What is the problem that is being solved?

Recall from “Generalized Isolation Level Definitions” that transactions can be run at different isolation levels. It’s very difficult for application developers to determine what isolation levels satisfy the constraints required by an application. This paper seeks to automatically answer that question by developing the notion of invariant confluence and allowing developers to annotate their databases to determine what operations can be run without coordination. By employing coordination only with operations where it is truly needed, this technique can increase efficiency of the database.

What are the key results?

The paper describes a framework, invariant confluence, under which transactions can execute concurrently. The idea here is to declare a set of invariants for the application that a database cannot violate while executing transactions. Given these invariants, the authors then determine which database operations can execute without coordination, i.e. they are invariant confluent. Without the need for coordination on most databse operations, hardware, rather than coordination, becomes the main bottleneck for transaction latency and throughput. Many of the ideas in this paper echo the ideas inherent in CRDTs - namely that certain operations which are idempotent, commutative, and associative, do not in fact require coordination among replicas, but can still provide strong eventual consistency guarantees.

What are some of the limitations and how might this work be improved?

One of the main problems inherent in coordination is network bandwidth. I wonder if hardware characteristics change if this work would be as useful - regardless it is a useful way to think about concurrent transactions. While the authors do lay out a description for types of operations which are invariant confluent in a typical SQL-frontend database and claim that this work alleviates the burden of figuring out isolation levels from the application developers, it would be nice if there was an automatic method available to suggest and determine invariants necessary for the application - in short, it isn’t clear how one goes easily from application to well defined invariants. And what if these invariants change over time? Some other ideas may include borrowing from the CRDT work to design implementations which are currently deemed not invariant confluent to transform them into invariant confluent.

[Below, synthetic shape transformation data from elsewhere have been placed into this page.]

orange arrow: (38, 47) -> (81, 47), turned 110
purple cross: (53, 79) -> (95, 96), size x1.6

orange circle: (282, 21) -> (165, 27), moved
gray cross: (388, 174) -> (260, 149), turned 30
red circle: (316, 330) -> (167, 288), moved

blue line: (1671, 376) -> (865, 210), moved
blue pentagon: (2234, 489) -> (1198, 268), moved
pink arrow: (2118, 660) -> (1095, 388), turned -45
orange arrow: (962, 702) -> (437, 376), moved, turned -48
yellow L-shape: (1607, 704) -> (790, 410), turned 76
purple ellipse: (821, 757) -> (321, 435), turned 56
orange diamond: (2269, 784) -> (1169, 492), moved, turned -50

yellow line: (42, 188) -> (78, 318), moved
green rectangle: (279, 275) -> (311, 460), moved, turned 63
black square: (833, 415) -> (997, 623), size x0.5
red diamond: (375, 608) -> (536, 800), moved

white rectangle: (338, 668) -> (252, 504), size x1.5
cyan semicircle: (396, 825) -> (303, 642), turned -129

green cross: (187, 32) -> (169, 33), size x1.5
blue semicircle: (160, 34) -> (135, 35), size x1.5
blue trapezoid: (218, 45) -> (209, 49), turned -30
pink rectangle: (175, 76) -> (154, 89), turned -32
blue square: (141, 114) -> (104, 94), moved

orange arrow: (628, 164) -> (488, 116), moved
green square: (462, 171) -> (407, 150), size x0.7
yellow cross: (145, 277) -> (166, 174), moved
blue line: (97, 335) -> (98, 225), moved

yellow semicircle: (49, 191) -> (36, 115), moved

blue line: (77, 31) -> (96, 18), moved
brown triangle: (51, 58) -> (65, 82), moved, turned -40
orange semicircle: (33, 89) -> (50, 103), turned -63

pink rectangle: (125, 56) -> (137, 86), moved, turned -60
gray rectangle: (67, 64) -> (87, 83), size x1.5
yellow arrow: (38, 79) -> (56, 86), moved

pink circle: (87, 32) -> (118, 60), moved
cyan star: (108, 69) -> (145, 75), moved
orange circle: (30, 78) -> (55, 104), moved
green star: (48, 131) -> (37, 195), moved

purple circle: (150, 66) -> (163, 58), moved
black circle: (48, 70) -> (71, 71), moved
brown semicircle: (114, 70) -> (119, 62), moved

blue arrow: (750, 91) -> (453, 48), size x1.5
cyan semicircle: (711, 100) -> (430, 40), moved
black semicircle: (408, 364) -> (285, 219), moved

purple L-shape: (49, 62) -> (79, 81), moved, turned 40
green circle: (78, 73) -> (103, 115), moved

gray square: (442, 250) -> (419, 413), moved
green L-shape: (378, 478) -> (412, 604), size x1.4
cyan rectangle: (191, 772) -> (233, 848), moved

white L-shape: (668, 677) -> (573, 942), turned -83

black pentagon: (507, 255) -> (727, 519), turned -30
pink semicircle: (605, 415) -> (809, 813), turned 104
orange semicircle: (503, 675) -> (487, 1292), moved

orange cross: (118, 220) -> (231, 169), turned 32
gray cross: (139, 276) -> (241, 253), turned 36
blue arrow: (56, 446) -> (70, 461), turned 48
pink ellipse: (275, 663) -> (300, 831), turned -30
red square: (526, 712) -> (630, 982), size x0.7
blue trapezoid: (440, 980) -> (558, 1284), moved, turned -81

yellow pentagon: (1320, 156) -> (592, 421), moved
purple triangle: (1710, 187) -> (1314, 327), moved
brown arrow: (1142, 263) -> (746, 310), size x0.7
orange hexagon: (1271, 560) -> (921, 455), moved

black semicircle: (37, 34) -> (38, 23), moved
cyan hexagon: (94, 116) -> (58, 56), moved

How might this work have long term impact?

In the high level design of database systems, this work, much like the isolation levels paper, is very useful in its formal treatment of a topic which is difficult to reason about and even more difficult to design for well. As hardware characteristics continue to change, this paper may not be as relevant as it is now, however, implemented correctly, it’s clear that the method for coordination-avoidance presented by the authors promises amazing efficiency gains.